Is a looming recession proving a similarly inconvenient truth for the PR industry?
We all know PR professionals tend towards the relentlessly optimistic. It is the way in-house comms staff drive their companies forward. It is the way PR consultants win new business. It is the way practitioners win over media scepticism.
And, in the main, they have continued to be optimistic about the economic downturn throughout the past year.
Occasionally one gets a maverick voice warning that the industry is in self-denial, that things are about to get really bad, and that nobody realises just how bad. In recent weeks more of these voices have chirped up.
Most of these are in private conversation. Although to be fair Lord Chadlington, boss of Huntsworth, went public all the way back in January; advising agency heads to cut early and cut deep. This week Edelman’s European CEO David Brain strikes a similar note.
The Bellwether Report this week warns of a sudden dramatic drop in client spend on below-the-line marketing, although unfortunately PR is lumped in with events and market research, so it is not specific.

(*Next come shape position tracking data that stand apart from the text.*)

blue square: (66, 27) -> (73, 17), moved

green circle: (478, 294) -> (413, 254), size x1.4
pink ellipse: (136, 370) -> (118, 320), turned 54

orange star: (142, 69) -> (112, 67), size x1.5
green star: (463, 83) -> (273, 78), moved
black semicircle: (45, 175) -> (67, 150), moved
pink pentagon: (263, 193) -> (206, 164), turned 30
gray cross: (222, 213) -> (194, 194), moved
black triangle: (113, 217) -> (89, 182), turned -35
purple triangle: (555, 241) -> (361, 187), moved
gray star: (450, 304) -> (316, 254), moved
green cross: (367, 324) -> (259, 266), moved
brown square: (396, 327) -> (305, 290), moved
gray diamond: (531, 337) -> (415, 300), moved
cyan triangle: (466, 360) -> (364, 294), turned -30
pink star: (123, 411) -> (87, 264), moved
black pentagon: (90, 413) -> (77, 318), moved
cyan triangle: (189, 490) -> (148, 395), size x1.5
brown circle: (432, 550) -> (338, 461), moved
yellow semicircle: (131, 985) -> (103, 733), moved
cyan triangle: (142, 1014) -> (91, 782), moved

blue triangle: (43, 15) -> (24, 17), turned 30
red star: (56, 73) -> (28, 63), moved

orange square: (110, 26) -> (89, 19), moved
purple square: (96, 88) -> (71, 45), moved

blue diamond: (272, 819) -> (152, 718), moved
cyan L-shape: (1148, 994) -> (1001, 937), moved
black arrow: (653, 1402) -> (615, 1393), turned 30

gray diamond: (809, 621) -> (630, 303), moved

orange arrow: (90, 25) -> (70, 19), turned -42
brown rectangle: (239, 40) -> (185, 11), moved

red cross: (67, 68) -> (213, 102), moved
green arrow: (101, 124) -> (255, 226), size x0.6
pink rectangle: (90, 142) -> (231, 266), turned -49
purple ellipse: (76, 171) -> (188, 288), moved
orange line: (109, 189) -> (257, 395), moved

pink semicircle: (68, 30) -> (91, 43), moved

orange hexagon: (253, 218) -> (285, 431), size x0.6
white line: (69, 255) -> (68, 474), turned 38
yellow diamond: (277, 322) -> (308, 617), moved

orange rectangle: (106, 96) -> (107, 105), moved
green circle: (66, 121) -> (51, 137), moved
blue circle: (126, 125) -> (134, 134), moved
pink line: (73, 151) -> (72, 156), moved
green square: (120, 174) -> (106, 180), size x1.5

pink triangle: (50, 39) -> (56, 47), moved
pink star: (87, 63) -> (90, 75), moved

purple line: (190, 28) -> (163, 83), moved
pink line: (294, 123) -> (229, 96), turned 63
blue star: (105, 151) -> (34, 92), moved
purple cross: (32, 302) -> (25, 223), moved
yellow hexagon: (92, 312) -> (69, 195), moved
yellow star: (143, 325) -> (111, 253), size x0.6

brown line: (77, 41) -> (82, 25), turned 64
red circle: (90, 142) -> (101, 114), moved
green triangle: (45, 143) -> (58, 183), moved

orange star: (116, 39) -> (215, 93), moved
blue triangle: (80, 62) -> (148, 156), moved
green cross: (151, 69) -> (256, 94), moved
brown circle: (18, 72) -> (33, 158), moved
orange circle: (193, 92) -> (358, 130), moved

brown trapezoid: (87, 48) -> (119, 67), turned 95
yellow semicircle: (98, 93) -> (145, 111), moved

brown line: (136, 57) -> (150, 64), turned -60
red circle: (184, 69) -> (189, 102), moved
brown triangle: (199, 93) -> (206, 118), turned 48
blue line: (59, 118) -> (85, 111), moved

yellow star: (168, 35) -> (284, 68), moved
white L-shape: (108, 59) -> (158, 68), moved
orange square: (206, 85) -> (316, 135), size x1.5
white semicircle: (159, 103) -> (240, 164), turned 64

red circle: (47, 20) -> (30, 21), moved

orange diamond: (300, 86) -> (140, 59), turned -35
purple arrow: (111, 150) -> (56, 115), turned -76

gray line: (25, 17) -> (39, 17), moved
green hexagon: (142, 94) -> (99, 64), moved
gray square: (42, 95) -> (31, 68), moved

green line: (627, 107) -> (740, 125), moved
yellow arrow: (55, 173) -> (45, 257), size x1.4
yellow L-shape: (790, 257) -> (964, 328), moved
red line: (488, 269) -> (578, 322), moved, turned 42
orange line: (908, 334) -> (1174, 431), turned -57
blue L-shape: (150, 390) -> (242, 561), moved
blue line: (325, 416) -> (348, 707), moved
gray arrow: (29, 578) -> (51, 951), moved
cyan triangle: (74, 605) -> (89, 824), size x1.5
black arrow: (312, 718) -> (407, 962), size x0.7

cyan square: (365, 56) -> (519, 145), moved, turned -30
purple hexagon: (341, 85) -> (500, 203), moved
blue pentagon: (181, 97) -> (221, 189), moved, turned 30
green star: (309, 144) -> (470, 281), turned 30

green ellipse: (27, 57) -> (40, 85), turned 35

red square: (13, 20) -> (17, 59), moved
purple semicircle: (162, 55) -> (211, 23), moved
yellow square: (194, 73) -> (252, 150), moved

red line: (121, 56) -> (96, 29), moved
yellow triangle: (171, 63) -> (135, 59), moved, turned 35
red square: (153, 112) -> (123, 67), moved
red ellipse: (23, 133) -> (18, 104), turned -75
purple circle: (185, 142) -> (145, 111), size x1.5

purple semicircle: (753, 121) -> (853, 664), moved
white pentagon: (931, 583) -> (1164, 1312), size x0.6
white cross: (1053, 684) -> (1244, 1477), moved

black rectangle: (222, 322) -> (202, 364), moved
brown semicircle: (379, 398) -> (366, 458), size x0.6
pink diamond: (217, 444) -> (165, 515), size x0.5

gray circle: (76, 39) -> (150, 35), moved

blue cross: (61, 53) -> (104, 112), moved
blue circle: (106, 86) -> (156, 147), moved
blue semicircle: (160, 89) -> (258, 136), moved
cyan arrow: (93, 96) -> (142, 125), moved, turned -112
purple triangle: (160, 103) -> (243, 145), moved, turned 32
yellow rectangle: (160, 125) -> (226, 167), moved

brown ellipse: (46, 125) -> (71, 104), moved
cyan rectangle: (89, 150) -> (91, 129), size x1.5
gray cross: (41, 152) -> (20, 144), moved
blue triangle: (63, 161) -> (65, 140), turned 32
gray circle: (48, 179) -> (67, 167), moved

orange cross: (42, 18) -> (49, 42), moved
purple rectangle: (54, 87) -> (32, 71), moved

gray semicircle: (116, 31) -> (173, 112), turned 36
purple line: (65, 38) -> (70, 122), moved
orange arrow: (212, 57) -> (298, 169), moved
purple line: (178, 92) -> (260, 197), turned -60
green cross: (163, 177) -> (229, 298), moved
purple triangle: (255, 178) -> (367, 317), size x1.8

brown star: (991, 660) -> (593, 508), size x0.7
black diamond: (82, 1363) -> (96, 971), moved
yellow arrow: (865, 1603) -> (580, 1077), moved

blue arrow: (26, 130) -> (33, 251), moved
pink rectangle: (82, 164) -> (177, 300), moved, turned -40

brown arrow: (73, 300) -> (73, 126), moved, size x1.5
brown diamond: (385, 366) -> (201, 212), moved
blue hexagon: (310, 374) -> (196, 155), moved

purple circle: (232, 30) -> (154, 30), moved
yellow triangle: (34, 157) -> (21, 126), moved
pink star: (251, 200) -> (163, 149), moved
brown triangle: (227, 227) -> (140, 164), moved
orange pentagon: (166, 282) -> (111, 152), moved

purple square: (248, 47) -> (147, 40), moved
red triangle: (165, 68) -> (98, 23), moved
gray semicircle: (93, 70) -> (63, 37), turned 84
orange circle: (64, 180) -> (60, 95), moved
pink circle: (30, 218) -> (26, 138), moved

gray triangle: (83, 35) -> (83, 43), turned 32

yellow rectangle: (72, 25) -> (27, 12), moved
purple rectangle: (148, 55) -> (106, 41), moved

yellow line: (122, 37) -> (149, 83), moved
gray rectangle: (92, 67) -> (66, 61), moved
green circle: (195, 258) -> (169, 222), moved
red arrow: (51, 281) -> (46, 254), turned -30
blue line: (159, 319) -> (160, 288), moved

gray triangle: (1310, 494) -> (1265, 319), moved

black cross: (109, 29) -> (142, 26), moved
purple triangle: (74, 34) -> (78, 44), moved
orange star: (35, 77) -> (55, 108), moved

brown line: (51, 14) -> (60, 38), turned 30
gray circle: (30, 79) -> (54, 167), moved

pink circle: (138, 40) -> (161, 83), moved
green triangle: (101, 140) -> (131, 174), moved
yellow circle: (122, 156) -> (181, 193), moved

And this is one of the problems in gauging the seriousness of the situation. The majority of PR spend is still not measured, so we don’t have accurate indicators on the level, or nature, of any cuts.
Unemployment figures released this week predict the number of people out of work will smash through the two million mark by the end of this year and, with inflation remaining high, it is difficult to see how this won’t affect PR spend.
And yet still I hear many voices of optimism. Internal comms is booming. The affordable luxury market is buoyant. The demand for digital consultancy remains feverish.
Maybe some in the industry are in denial.
But it is more likely that PR’s trademark optimism and entrepreneurship will drive it through these worrying times.